Same basic story we’ve had the last few months, nothing odd here.

Here’s the supply/demand YOY graph. In place of the now-unreliable measure of pending sales, the “demand” in this chart is represented by closed sales, which have had a consistent definition throughout the decade.

King County Supply vs Demand % Change YOY

Note the sudden dramatic spike upward in the red line.

Here’s the median home price YOY change graph:

King County SFH YOY Price Change

Still sitting below zero.

And lastly, here is the chart comparing King County SFH prices each month for every year back to 1994.

King County SFH Prices

Prices followed the same general pattern we’ve seen the last few years, bumping up a bit between November and December.
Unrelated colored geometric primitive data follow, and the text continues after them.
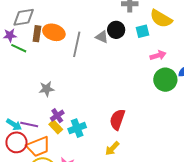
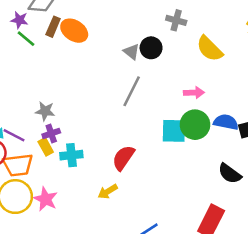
cyan square: (143, 31) -> (174, 131), moved, size x1.5
gray line: (77, 44) -> (132, 91), moved
gray star: (47, 89) -> (45, 111), moved

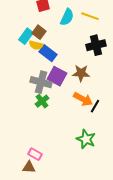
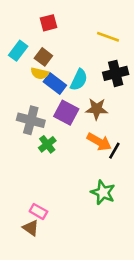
cyan semicircle: (67, 17) -> (79, 80), moved
cyan rectangle: (26, 36) -> (18, 51), moved
gray cross: (41, 82) -> (31, 120), moved
brown triangle: (29, 167) -> (31, 228), turned 32

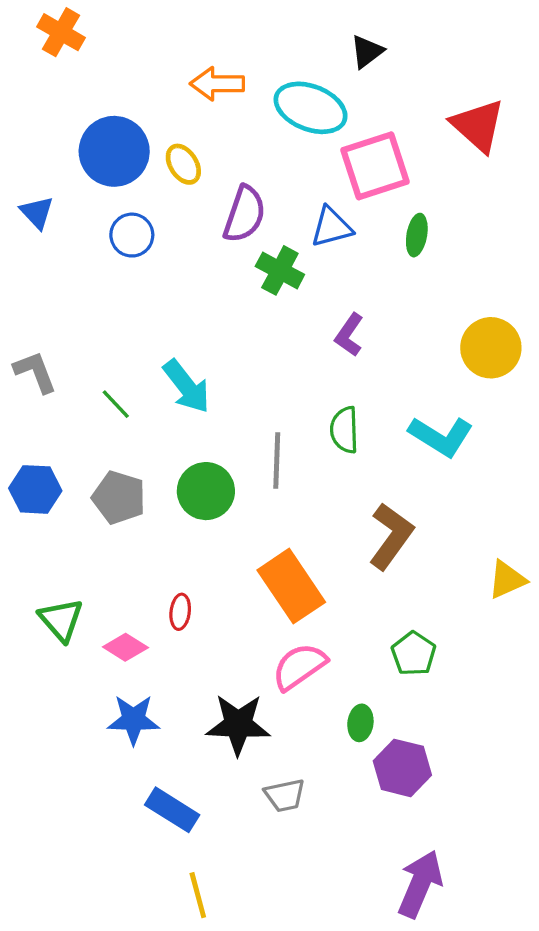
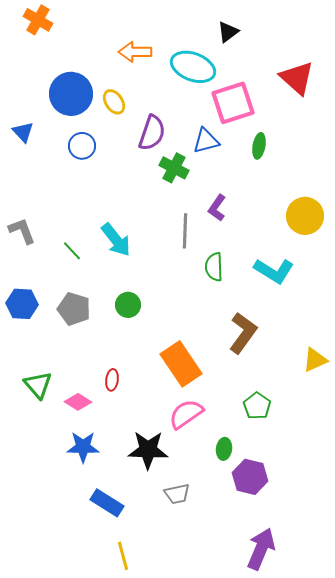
gray line: (277, 460) -> (185, 231), moved
green circle: (206, 491) -> (128, 305), size x0.7

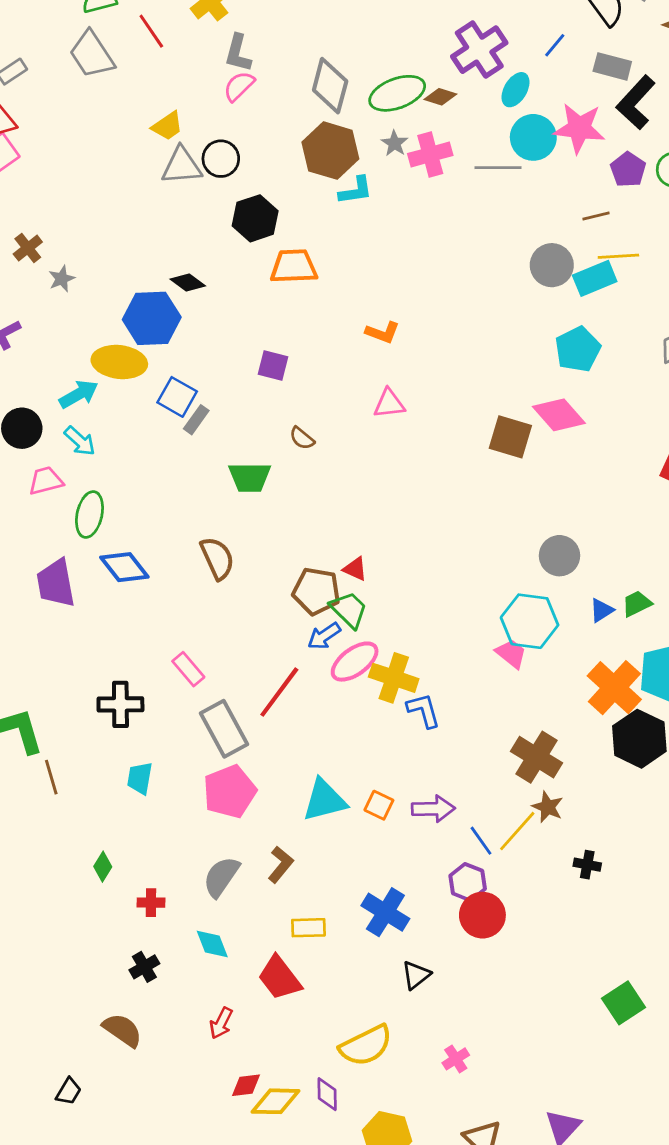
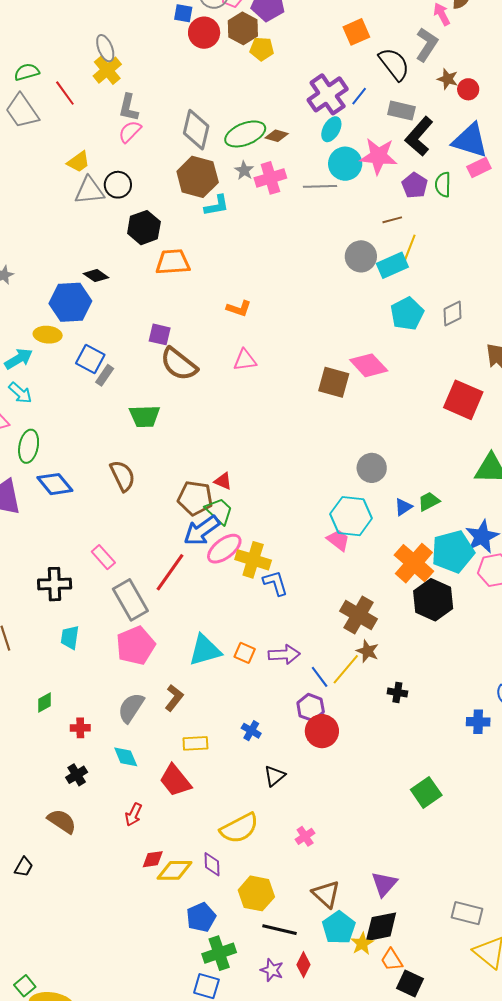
purple cross: (479, 50) -> (328, 94), moved
yellow line: (618, 256) -> (409, 249), turned -64
cyan pentagon: (578, 349) -> (407, 314), moved
yellow ellipse: (119, 362) -> (48, 335), size x0.7
brown semicircle: (302, 438) -> (179, 364), moved, size x2.0
blue arrow: (324, 636) -> (202, 531), size x1.5
green diamond: (103, 867) -> (44, 702), turned 30
blue cross: (385, 912) -> (251, 731), size x0.6

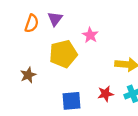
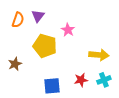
yellow pentagon: (63, 54) -> (45, 46), turned 30

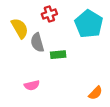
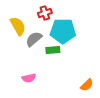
cyan pentagon: (89, 24) -> (63, 31), moved, turned -30
gray semicircle: (37, 43) -> (34, 39), turned 66

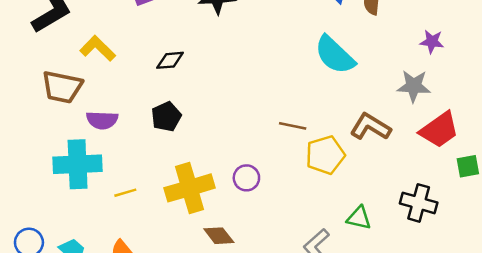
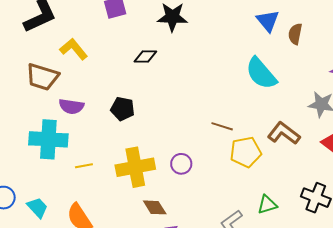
black diamond: (170, 60) -> (145, 57), moved
black pentagon: (166, 117) -> (123, 109), turned 30
green triangle: (359, 218) -> (267, 205), turned -35

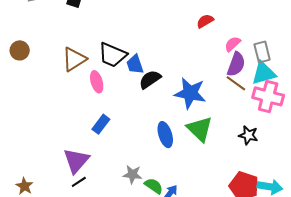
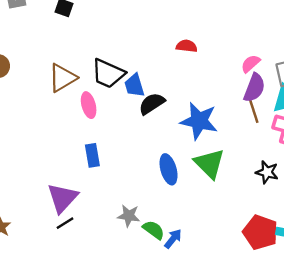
red semicircle: (205, 21) -> (187, 46), moved, turned 36
brown line: (236, 83) -> (253, 110), turned 35
blue rectangle: (101, 124) -> (92, 155), turned -48

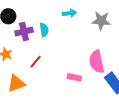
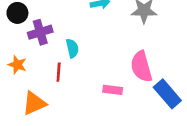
cyan semicircle: (44, 30) -> (72, 48), moved
red line: (36, 62) -> (59, 72), turned -32

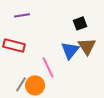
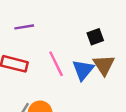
pink line: (48, 67) -> (56, 64), moved

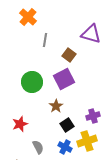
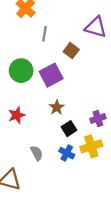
purple square: (64, 79) -> (51, 75), moved
green circle: (32, 82) -> (21, 71), moved
red star: (20, 124) -> (17, 115), moved

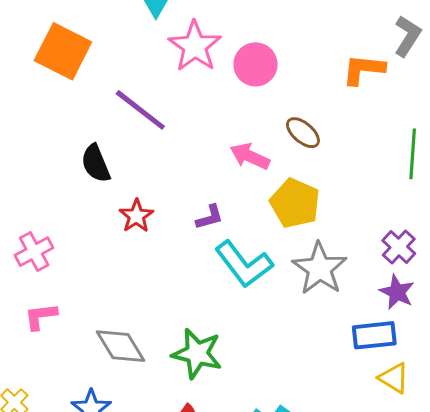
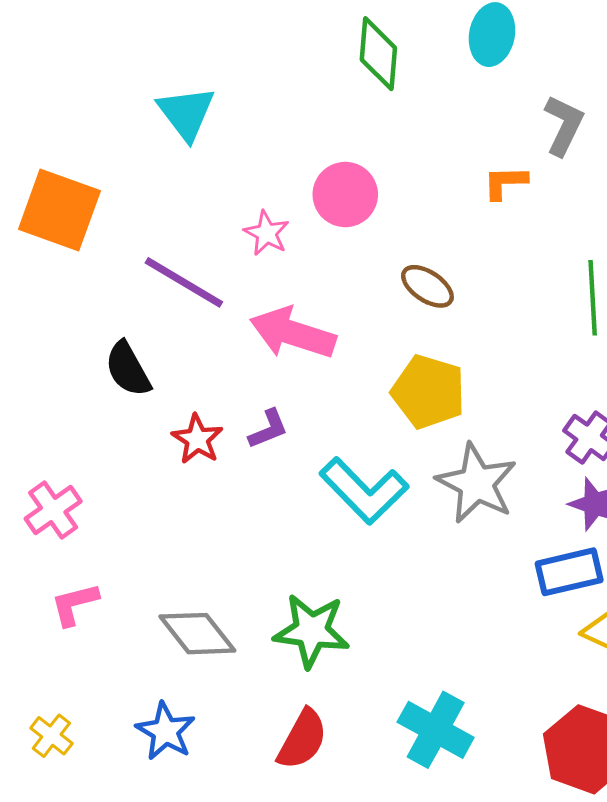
pink star: (195, 46) -> (267, 233), moved, size x0.6
orange L-shape: (363, 69) -> (505, 182), size x0.7
pink arrow: (250, 156) -> (293, 333), moved, size x1.4
purple L-shape: (210, 217) -> (268, 429), moved

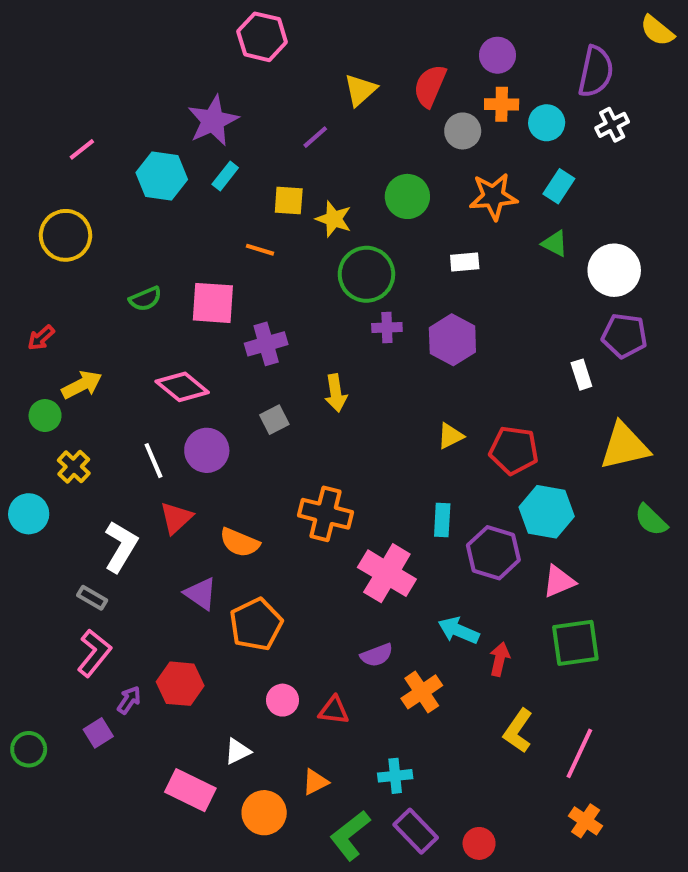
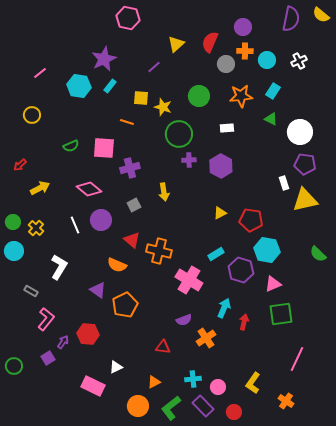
purple semicircle: (596, 72) -> (291, 19), moved
yellow circle: (66, 235) -> (32, 115), size x0.7
green circle: (45, 416) -> (13, 222), moved
yellow triangle: (624, 446) -> (305, 200), moved
red triangle: (176, 518) -> (132, 240), moved, turned -36
cyan rectangle: (442, 520) -> (216, 254), turned 56
gray rectangle: (92, 598) -> (31, 291), moved
cyan arrow: (459, 630) -> (224, 308), turned 90
pink circle: (283, 700) -> (218, 387), moved
yellow L-shape: (518, 731) -> (253, 383), moved
pink line: (579, 753) -> (297, 359), moved
orange circle: (264, 813) -> (138, 406), moved

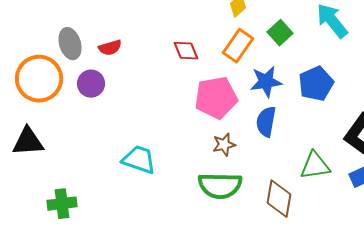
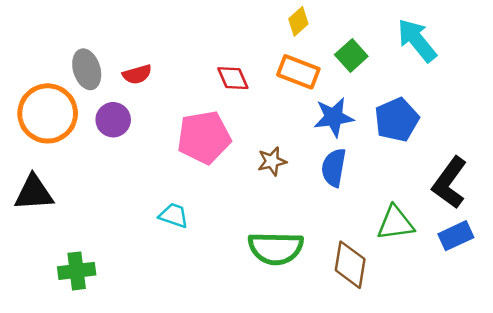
orange rectangle: (238, 46) -> (298, 72), turned 76
pink pentagon: (216, 98) -> (204, 137), moved
brown star: (224, 145) -> (272, 161), moved
cyan trapezoid: (139, 160) -> (174, 215), size x0.7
May 2005: $370,500. December 2010: $370,000.

Here’s where news blurbs from other sources go:

Seattle Times: King County home sales in December strongest since summer
Seattle P-I: Home sales still slow, but agents see hope in economy

  

About The Tim

Tim Ellis is the founder of Seattle Bubble. His background in engineering and computer / internet technology, a fondness of data-based analysis of problems, and an addiction to spreadsheets all influence his perspective on the Seattle-area real estate market.

138 comments:

  1. 1
    drshort says:

    Am I missing something, or do the king county breakouts linked in the press release show closed sales down 15% YOY?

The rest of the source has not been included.